I'm currently scanning our Docker images with Snyk, but we recently received a report from a customer who uses JFrog. Their scan detected medium and low vulnerabilities in the base image that our Snyk scan didn't catch. Although these vulnerabilities fall outside our SLA, it's concerning to not have complete information. I've tried adjusting the Snyk settings but haven't been able to replicate JFrog's findings. Are there any tips or tricks for using Snyk more effectively? We are currently working with the default security policy.
3 Answers
Different scanners use separate vulnerability databases, so it's possible that Snyk just isn't mapping certain items. Have you tried updating Snyk’s database? It might help you catch those vulnerabilities that JFrog is reporting.

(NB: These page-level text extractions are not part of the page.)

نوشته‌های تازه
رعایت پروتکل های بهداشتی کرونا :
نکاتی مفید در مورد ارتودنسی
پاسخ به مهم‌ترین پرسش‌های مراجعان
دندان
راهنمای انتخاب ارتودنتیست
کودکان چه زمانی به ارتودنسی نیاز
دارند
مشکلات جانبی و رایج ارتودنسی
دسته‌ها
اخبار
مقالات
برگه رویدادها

If the discrepancies continue, consider trying other tools like Grype or Trivy to cross-verify vulnerabilities. They can often highlight different issues that Snyk might miss.

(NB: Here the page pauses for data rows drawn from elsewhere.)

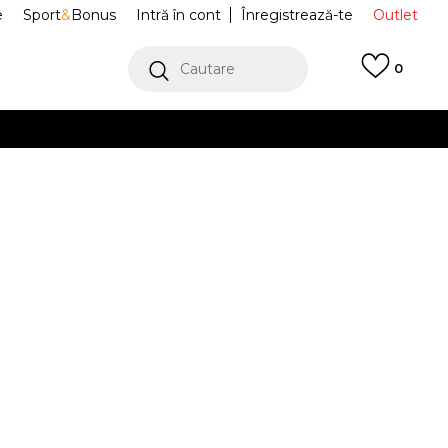
e
Sport
&
Bonus
Intră în cont
Înregistrează-te
Outlet
Cautare
0
erCard!
cu Klarna
VEZI MAI MULT
 STRIPE SOCKS
BZE253U300-10
Alertă preț redus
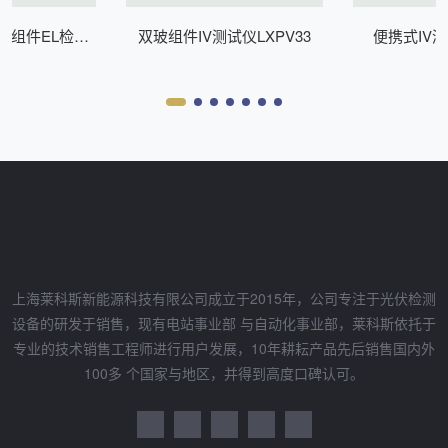
式组件EL检测
双玻组件IV测试仪LXPV33
便携式IV测
Z200
上海莱科斯新能源科技有限公司成立于2015年，公司专注于光伏检测
设备的研发于销售，现有电站事业部 与自动化事业部，莱科斯依托于
专业的技术销售工程师进行用户发展，10年耕耘产品先后销售国内外
100多 个国家与地区，并得到高度口碑认可。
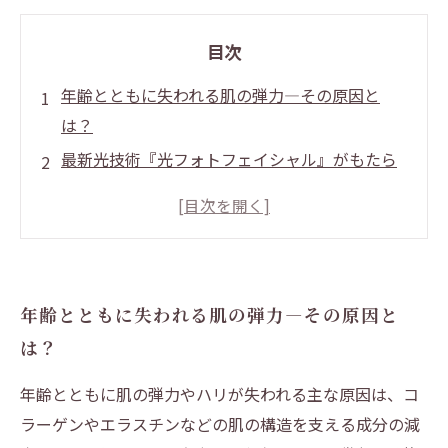
目次
年齢とともに失われる肌の弾力―その原因と
は？
最新光技術『光フォトフェイシャル』がもたら
す肌再生の秘密
痛みもダウンタイムも少ない！光フォトフェイ
シャルの魅力とは
実際のエイジングケアで光フォトフェイシャル
年齢とともに失われる肌の弾力―その原因と
を取り入れる方法
は？
続けることで実感！弾力とハリを取り戻した私
の肌ストーリー
年齢とともに肌の弾力やハリが失われる主な原因は、コ
エステ業界注目！光フォトフェイシャルが支持
ラーゲンやエラスチンなどの肌の構造を支える成分の減
される理由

You should double-check your Dockerfile. Are you using a multi-stage build? Also, make sure that the images being scanned from both tools actually match your 'FROM' directive, as that can affect results.
I've noticed a similar issue! For example, our image scans label 'openssl/libssl3' as a dependency, but it seems Snyk only recognizes 'libssl3'. This little discrepancy could be the reason. Does that give you any ideas?